Design Thinking Assessment Metric for Use in Education

Introduction

Despite rapid advancements in research and technology, the United States health care system continues to endure pervasive inefficiencies including inequitable access, inconsistent quality, and high costs relative to comparable nations (1). Evidence suggests that innovation is an essential competency among the health care workforce to increase productivity and address these inefficiencies (2). Innovation is uniquely challenging in public health, as problems tend to be complex, dynamic, and context-specific, and can at times arise quickly and unpredictably, raising the urgency for rapid and efficient responses (3). However, current educational models in health care and public health provide limited training in creative thinking and innovation skills (2, 4). Thus, traditional public health education may be augmented through the inclusion of innovative, non-linear, adaptive, and cost-effective tools (5–8).

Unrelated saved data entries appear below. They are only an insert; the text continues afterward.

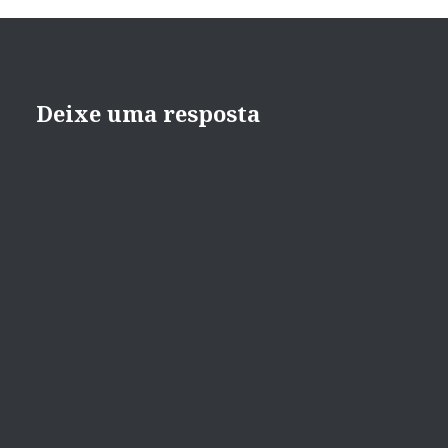
Deixe uma resposta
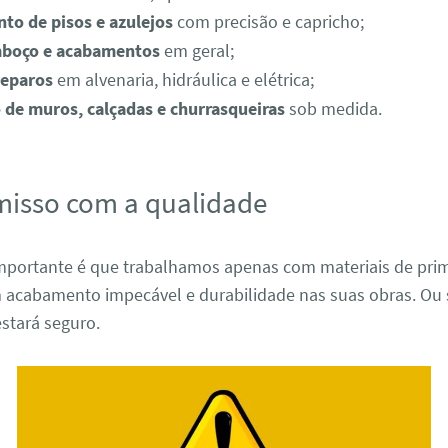
to de pisos e azulejos
com precisão e capricho;
mboço e acabamentos
em geral;
reparos
em alvenaria, hidráulica e elétrica;
 de muros, calçadas e churrasqueiras
sob medida.
isso com a qualidade
mportante é que trabalhamos apenas com materiais de prime
 acabamento impecável e durabilidade nas suas obras. Ou s
stará seguro.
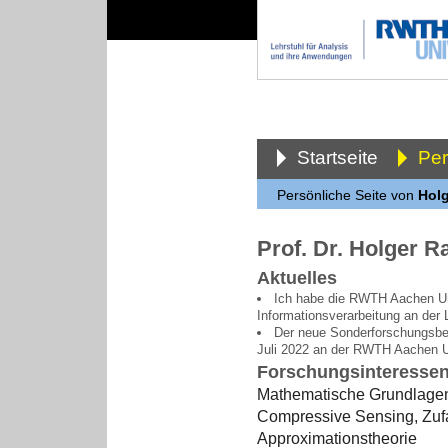
Startseite
Pe
Persönliche Seite von
Holg
Prof. Dr. Holger R
Aktuelles
Ich habe die RWTH Aachen Uni
Informationsverarbeitung an der
Der neue Sonderforschungsb
Juli 2022 an der RWTH Aachen Un
Forschungsinteresse
Mathematische Grundlagen 
Compressive Sensing, Zufa
Approximationstheorie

Design Thinking is one such tool; it is an innovative approach to problem solving that leverages insights from the end-users of new products, services, and experiences in order to develop best-fit solutions that are rapidly prototyped and iteratively refined so they can be deployed quickly and cost-effectively. It is a "human-centric" approach that involves collaboratively generating solutions alongside intended audiences, empathizing, developing a clear and succinct problem definition, creative ideation, and low-fidelity prototyping (9, 10). Design Thinking guides the early phases of innovation through deep empathy for users and a clear understanding of the problems facing them (11).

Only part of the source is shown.